Jimmy Schulz mit iPad im BundestagÜber mangelnde öffentliche Aufmerksamkeit für seine Produkte kann sich Apple bekanntermaßen nicht beklagen. Aber Jimmy Schulz hat besonders viel für das Unternehmen aus Cupertino getan. Seit Schulz im Bundestag seine Rede vom iPad ablas und die Bild-Zeitung darüber berichtete, spätestens seitdem kennt jeder in Deutschland das iPad. Jetzt hat dazu auch ein Bundestagsausschuss getagt und eine “zeitgemäße Entscheidung” getroffen.

In Zukunft dürfen die Abgeordneten im Parlament das iPad verwenden. Der Ausschuss für Wahlprüfung, Immunität und Geschäftsordnung hat dies beschlossen. “Das ist eine absolut zeitgemäße Entscheidung. Sie zeigt, dass der Bundestag mit der technischen Entwicklung Schritt hält”, sagte Manuel Höferlin, Medienbeauftragter der FDP.

Erlaubt sein sollen aber nur Geräte, die man nicht aufklappen kann und die geräuschlos sind, also ohne Lüfter oder mechanische Tastatur betrieben werden können. Notebooks hingegen sollen wie Handy-Telefonate weiterhin verboten bleiben.

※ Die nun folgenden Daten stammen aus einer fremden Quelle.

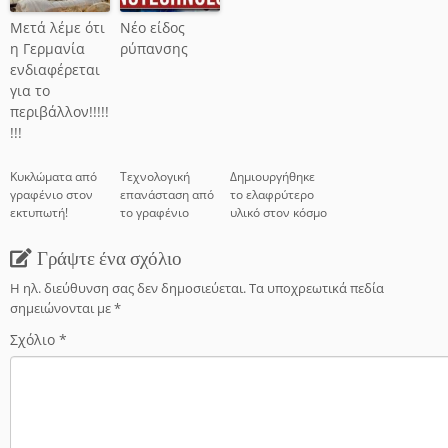
Μετά λέμε ότι
Νέο είδος
η Γερμανία
ρύπανσης
ενδιαφέρεται
για το
περιβάλλον!!!!!
!!!
Κυκλώματα από
Τεχνολογική
Δημιουργήθηκε
γραφένιο στον
επανάσταση από
το ελαφρύτερο
εκτυπωτή!
το γραφένιο
υλικό στον κόσμο
Γράψτε ένα σχόλιο
Η ηλ. διεύθυνση σας δεν δημοσιεύεται.
Τα υποχρεωτικά πεδία
σημειώνονται με
*
Σχόλιο
*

Der 1968 in Freiburg geborene Jimmy Schulz hatte den Stein ins Rollen gebracht. Er las am 10. Juni 2010 eine Rede im Bundestag vom iPad ab. Anschließend hatte das Bundestagspräsidium eine generelle Klärung verlangt, weil die Verwendung elektronischer Hilfsmittel bisher nicht erlaubt war.